Le nouveau Rapporteur spécial de l'ONU sur la torture prend ses fonctions

Le Rapporteur spécial des Nations Unies sur la torture et autres peines ou traitements cruels, inhumains ou dégradants, Juan E. Méndez.
Le Rapporteur spécial des Nations Unies sur la torture et autres peines ou traitements cruels, inhumains ou dégradants, Juan E. Méndez.

Le nouveau Rapporteur spécial de l'ONU sur la torture prend ses fonctions

« Je suis moi-même un survivant de la torture, mon approche se concentrera certainement sur les victimes », a indiqué jeudi le nouveau Rapporteur spécial sur l'usage de la torture et autres traitements cruels, inhumains ou dégradants dans le monde, Juan E. Méndez, nommé par le Conseil des droits de l'homme de l'ONU pour remplacer l'Autrichien Manfred Nowak qui occupait ce poste ces six dernières années.

« En insistant sur l'interdiction absolue de la torture et des traitements cruels, inhumains ou dégradants dans le droit international, j'espère apporter une contribution efficace à l'application du droit et au développement progressif des règles internationales dans ce domaine », a ajouté ce juriste argentin qui a consacré sa vie et sa carrière à la défense des droits de l'homme.

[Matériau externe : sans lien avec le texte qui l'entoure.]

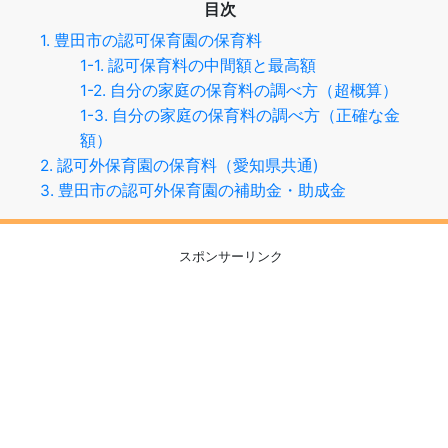
目次
1. 豊田市の認可保育園の保育料
1-1. 認可保育料の中間額と最高額
1-2. 自分の家庭の保育料の調べ方（超概算）
1-3. 自分の家庭の保育料の調べ方（正確な金
額）
2. 認可外保育園の保育料（愛知県共通)
3. 豊田市の認可外保育園の補助金・助成金
スポンサーリンク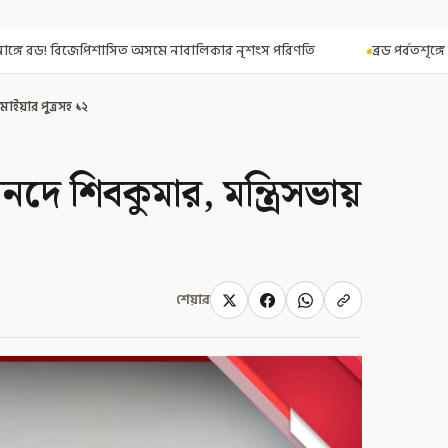
 নাবালিকার নৃশংস পরিণতি
ব্রড পর্বতশৃঙ্গে তুষারধসে মৃত নির্মল পুরজা! 
মাইয়ার পুত্রসহ ১২
নদে শিবকুমার, মন্ত্রিসভায়
শেয়ার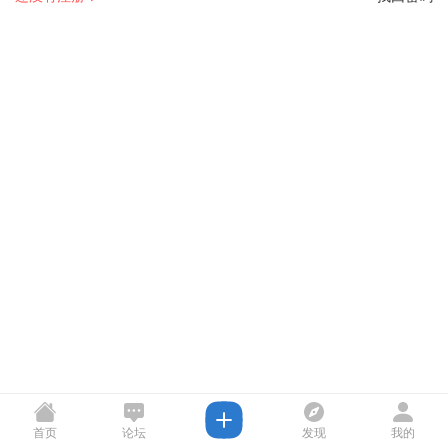
首页
论坛
发现
我的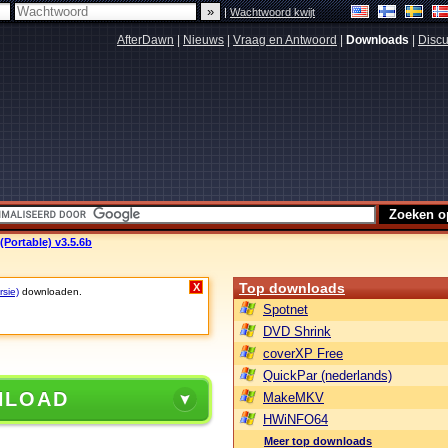
|
Wachtwoord kwijt
AfterDawn
|
Nieuws
|
Vraag en Antwoord
|
Downloads
|
Discu
(Portable) v3.5.6b
Top downloads
X
rsie)
downloaden.
Spotnet
DVD Shrink
coverXP Free
QuickPar (nederlands)
NLOAD
MakeMKV
HWiNFO64
Meer top downloads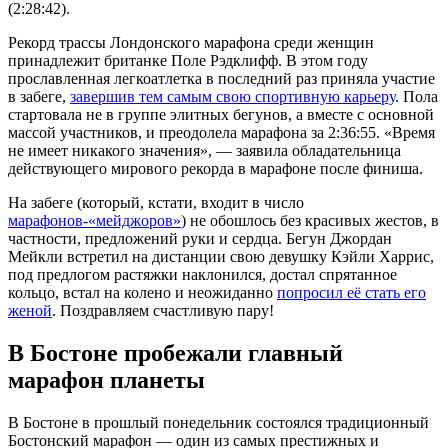
(2:28:42).
Рекорд трассы Лондонского марафона среди женщин
принадлежит британке Поле Рэдклифф. В этом году
прославленная легкоатлетка в последний раз приняла участие
в забеге,
завершив тем самым свою спортивную карьеру
. Пола
стартовала не в группе элитных бегунов, а вместе с основной
массой участников, и преодолела марафона за 2:36:55. «Время
не имеет никакого значения», — заявила обладательница
действующего мирового рекорда в марафоне после финиша.
На забеге (который, кстати, входит в число
марафонов-«мейджоров»
) не обошлось без красивых жестов, в
частности, предложений руки и сердца. Бегун Джордан
Мейкли встретил на дистанции свою девушку Кэйли Харрис,
под предлогом растяжки наклонился, достал спрятанное
кольцо, встал на колено и неожиданно
попросил её стать его
женой
. Поздравляем счастливую пару!
В Бостоне пробежали главный
марафон планеты
В Бостоне в прошлый понедельник состоялся традиционный
Бостонский марафон — один из самых престижных и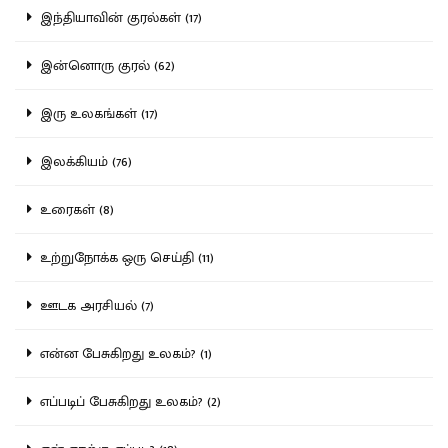
இந்தியாவின் குரல்கள் (17)
இன்னொரு குரல் (62)
இரு உலகங்கள் (17)
இலக்கியம் (76)
உரைகள் (8)
உற்றுநோக்க ஒரு செய்தி (11)
ஊடக அரசியல் (7)
என்ன பேசுகிறது உலகம்? (1)
எப்படிப் பேசுகிறது உலகம்? (2)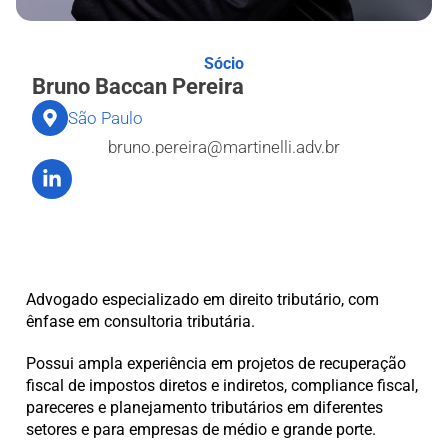
Sócio
Bruno Baccan Pereira
São Paulo
bruno.pereira@martinelli.adv.br
Advogado especializado em direito tributário, com
ênfase em consultoria tributária.
Possui ampla experiência em projetos de recuperação
fiscal de impostos diretos e indiretos, compliance fiscal,
pareceres e planejamento tributários em diferentes
setores e para empresas de médio e grande porte.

« Au-delà du droit, nous avons aussi besoin de livrer bataille dans le domaine des idées et du discours politique, pour contrer toute attitude tendant à relativiser la torture, à la présenter comme quelque chose qui arrive à d'« autres personnes », dont on ne veut pas voir les visages, ni prononcer les noms », a-t-il ajouté lors d'une conférence de presse à Genève, en Suisse.

Avocat de formation, diplômé de l'Université Stella Maris de Buenos Aires et de l'American University à Washington, Juan E. Méndez a d'abord été défenseur de prisonniers politiques pendant la dictature des généraux en Argentine. Cet engagement lui a valu d'être arrêté, torturé et placé en détention administrative pendant un an et demi.

Libéré en 1977, il a été expulsé d'Argentine et s'est installé aux États-Unis, où il a travaillé pendant 15 ans comme conseiller juridique de l'Organisation non gouvernementale Human Rights Watch.

De 1996 à 1999, il est devenu Directeur exécutif de l'Institut interaméricain des droits de l'homme du Costa Rica, avant de diriger jusqu'en 2004, le Centre des droits civiques et des droits de l'homme de l'Université de Notre-Dame, dans l'Indiana (États-Unis). De 2000 à 2003, il a siégé également à la Commission interaméricaine des droits de l'homme de l'Organisation des États américains.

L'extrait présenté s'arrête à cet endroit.